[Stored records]
________________________________________

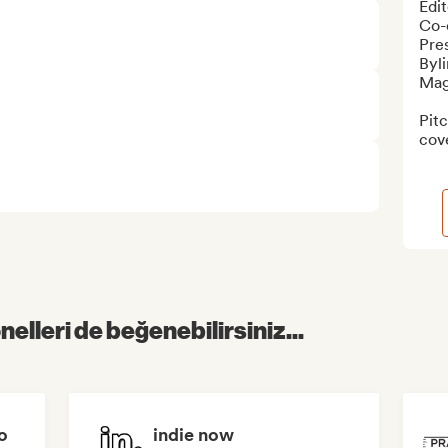
Edit
Co-e
Pres
Byli
Mag
Pitc
cove
elleri de beğenebilirsiniz...
o
indie now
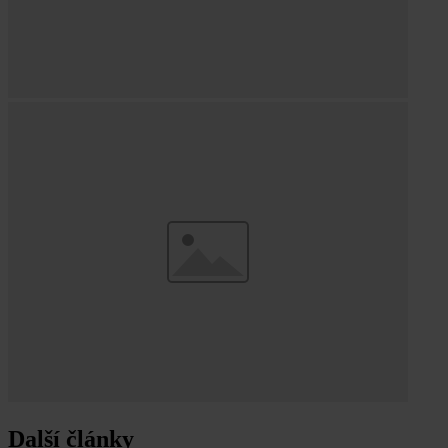
Další články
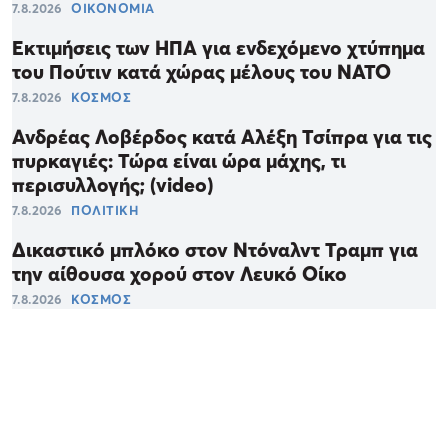
7.8.2026
ΟΙΚΟΝΟΜΙΑ
Εκτιμήσεις των ΗΠΑ για ενδεχόμενο χτύπημα
του Πούτιν κατά χώρας μέλους του ΝΑΤΟ
7.8.2026
ΚΟΣΜΟΣ
Ανδρέας Λοβέρδος κατά Αλέξη Τσίπρα για τις
πυρκαγιές: Τώρα είναι ώρα μάχης, τι
περισυλλογής; (video)
7.8.2026
ΠΟΛΙΤΙΚΗ
Δικαστικό μπλόκο στον Ντόναλντ Τραμπ για
την αίθουσα χορού στον Λευκό Οίκο
7.8.2026
ΚΟΣΜΟΣ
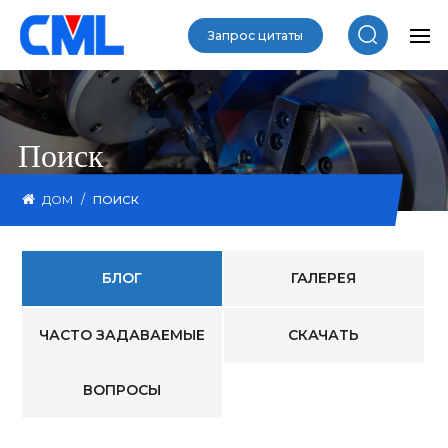
Запрос цитаты
Поиск
/
ДОМ
ПОИСК
БЛОГ
ГАЛЕРЕЯ
ЧАСТО ЗАДАВАЕМЫЕ
СКАЧАТЬ
ВОПРОСЫ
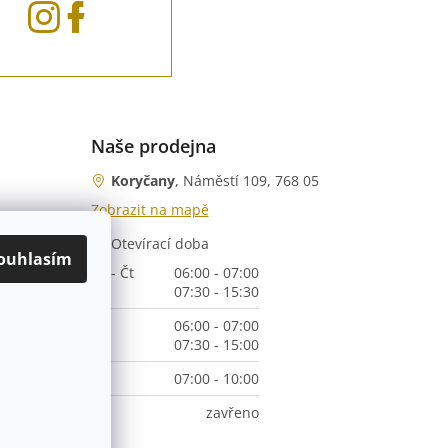
Naše prodejna
Koryčany
, Náměstí 109, 768 05
Zobrazit na mapě
Otevírací doba
nka)
ouhlasím
Po - Čt
06:00 - 07:00
07:30 - 15:30
Pá
06:00 - 07:00
07:30 - 15:00
So
07:00 - 10:00
Ne
zavřeno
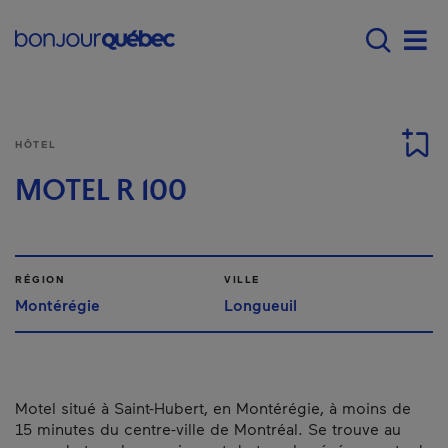
Passer au contenu principal
Main navigation - F
Men
HÔTEL
MOTEL R 100
RÉGION
VILLE
Montérégie
Longueuil
Motel situé à Saint-Hubert, en Montérégie, à moins de
15 minutes du centre-ville de Montréal. Se trouve au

________________________________________

■ What is being asked ■
For each line in the data that contains the string "στον", give a copy of that line.

■ Solution below ■
Δικαστικό μπλόκο στον Ντόναλντ Τραμπ για
την αίθουσα χορού στον Λευκό Οίκο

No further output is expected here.